* PROBLEM REQUIREMENTS
The answer must be one number: how many lines in the data below include the string "باشگاه".

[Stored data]
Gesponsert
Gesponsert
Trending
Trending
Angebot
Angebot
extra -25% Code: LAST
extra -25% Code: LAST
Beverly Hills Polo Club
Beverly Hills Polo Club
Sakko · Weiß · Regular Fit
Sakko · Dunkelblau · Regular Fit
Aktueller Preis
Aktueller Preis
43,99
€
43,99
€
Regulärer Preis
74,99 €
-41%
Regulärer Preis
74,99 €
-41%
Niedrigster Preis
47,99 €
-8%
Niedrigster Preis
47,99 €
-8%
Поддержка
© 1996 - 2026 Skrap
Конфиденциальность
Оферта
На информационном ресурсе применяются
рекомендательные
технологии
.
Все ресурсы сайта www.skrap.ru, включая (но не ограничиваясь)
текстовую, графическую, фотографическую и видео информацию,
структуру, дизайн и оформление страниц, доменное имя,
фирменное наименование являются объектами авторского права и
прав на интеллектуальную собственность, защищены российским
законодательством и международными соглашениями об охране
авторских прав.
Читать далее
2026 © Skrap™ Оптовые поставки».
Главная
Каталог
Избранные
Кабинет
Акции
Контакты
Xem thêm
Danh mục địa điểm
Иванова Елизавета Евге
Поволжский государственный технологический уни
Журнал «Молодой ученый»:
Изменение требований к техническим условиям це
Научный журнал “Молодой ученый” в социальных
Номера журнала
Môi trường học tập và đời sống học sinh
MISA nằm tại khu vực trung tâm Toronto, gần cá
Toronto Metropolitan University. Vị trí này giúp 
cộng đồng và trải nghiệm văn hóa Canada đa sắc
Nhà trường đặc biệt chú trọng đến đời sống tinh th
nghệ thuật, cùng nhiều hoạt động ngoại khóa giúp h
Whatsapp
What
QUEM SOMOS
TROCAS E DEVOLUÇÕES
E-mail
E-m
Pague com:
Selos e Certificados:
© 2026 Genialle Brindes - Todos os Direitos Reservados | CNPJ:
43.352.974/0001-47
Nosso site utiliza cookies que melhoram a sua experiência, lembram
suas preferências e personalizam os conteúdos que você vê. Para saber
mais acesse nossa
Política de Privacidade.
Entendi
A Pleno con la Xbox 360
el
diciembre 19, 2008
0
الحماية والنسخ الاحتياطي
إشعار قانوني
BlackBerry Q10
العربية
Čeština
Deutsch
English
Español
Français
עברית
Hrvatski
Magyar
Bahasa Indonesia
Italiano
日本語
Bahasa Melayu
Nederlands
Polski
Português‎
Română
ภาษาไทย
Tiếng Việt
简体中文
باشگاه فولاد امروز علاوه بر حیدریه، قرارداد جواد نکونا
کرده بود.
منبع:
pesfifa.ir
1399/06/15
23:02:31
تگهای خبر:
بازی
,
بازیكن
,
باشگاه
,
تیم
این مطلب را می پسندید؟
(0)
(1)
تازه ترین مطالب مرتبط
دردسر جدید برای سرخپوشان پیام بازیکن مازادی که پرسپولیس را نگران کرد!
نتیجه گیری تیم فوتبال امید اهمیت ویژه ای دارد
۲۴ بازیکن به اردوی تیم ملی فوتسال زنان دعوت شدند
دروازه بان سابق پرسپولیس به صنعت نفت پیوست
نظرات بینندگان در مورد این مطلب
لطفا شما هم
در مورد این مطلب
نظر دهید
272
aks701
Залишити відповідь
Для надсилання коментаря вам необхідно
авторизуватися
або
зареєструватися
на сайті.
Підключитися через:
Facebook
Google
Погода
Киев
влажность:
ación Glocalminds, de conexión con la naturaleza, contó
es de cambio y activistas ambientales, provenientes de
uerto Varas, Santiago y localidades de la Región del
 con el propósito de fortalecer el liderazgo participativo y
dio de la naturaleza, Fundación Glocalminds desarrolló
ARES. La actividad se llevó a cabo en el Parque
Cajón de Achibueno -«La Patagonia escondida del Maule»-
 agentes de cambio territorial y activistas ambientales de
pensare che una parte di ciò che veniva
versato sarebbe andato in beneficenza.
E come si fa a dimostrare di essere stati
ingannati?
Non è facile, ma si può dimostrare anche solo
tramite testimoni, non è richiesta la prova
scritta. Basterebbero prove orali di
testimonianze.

* RESPONSE BELOW
2